The DNR plans to appeal that decision, further fanning the flames of this debate.

Comments (10)
  1. CTTV15@Hotmail.com says:

    This is what happens when people have too much time on their hands, and OUR money to waste..

  2. Virgil Anders says:

    The stupidity continues, everything else in the city must be in perfect shape.

  3. Virgil Anders says:

    Washington Avenue must be renamed immediately for George Washington owned slaves his entire life and at one time owned eighty four of them. Just another project since a few folks are busy rewriting history to their liking.

  4. Tim Neumann says:

    Minneapolis should be renamed to whatever Dakota name the land had before the whites invaded, along with the rest of the state’s indigenous peoples. Maybe we should just rewrite history to placate all the non thinking morons who believe there were no atrocities committed by those who claimed the land first. Any town that has the word Saint should be renamed because the church has a pattern of abuse. What next?
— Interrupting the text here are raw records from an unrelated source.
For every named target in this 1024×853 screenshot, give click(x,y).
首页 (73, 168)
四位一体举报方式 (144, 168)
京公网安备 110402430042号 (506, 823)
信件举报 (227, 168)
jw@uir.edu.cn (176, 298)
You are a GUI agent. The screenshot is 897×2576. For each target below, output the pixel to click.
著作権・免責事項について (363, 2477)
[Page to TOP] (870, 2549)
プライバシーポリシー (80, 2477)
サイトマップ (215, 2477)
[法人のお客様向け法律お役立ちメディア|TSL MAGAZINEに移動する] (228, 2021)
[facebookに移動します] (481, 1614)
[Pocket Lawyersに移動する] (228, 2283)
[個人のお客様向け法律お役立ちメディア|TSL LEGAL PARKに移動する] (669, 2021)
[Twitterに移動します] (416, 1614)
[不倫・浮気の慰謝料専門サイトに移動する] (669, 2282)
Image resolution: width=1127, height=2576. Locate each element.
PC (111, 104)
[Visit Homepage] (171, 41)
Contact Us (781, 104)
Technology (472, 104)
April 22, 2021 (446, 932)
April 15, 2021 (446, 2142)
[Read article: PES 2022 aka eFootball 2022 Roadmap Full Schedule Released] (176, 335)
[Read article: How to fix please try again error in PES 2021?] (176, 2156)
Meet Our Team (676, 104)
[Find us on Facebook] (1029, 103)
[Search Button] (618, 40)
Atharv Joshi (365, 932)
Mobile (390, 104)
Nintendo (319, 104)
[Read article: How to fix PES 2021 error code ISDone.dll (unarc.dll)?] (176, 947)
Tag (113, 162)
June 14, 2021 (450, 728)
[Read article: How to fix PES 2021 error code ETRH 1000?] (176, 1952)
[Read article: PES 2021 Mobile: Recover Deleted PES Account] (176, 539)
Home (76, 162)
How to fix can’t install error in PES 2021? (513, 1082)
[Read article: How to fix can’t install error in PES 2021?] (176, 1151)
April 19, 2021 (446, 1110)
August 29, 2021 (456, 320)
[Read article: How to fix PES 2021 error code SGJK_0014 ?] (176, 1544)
    1. Christian Thorvaldsen says:

      Go ahead and lead the charge then

  5. The MN Constitution says specifically the Park Board doesn’t have the power to change the lake ans street name.

    It’s just fake news pretending it’s OK

  6. John Drong says:

    What ridiculous waste of time and tax payer money! Up until recently who knew who the lake or streets were named after, and what kind of person he or she was? Calhoun apparently never did anything good, he must have been an earlier version of Hitler? Who took the time to dig up this bit of forgotten history. We should not forget our past mistakes but, none of us living now committed them nor was of victim of those “crimes”. If this is ever solved, the same people will just find another offensive name of a lake, street, town, county, etc.. No wonder we need higher taxes to pay for what we need now.

  7. Montessahall Montessahall says:

    Would people who support the lake keeping the current name be okay with a lake named “hitler”? If not, what is the difference?

  8. Bonnie Otto says:

    What is the full ask for the name change? Taking the lake back? Teaching people a lesson? I watched the video. It is very powerful that a dependent of Calhoun does not share the same view. It is reflective of how much has changed. History cannot be changed. The future is what we make of it in collaboration with one another. If it can’t be recognized that the thoughts and teachings from a descendant has not held, what is going to satisfy people in change?

    I think that is more the question than anything. What is the goal here? To pay back the tribes in change like this to compensate guilt for the past? If that is the case, therapy may work better. However, if people are going to live amongst each other, they need to find solutions together that will be justice. Fair. That is a middle ground for both sides. Not just swinging a pendulum. That is not justice. That is not fair. What is fair is representatives from BOTH communities coming together and finding a middle ground together. Not forcing change. That is nothing but repeating history and looks more like revenge than it does recovery.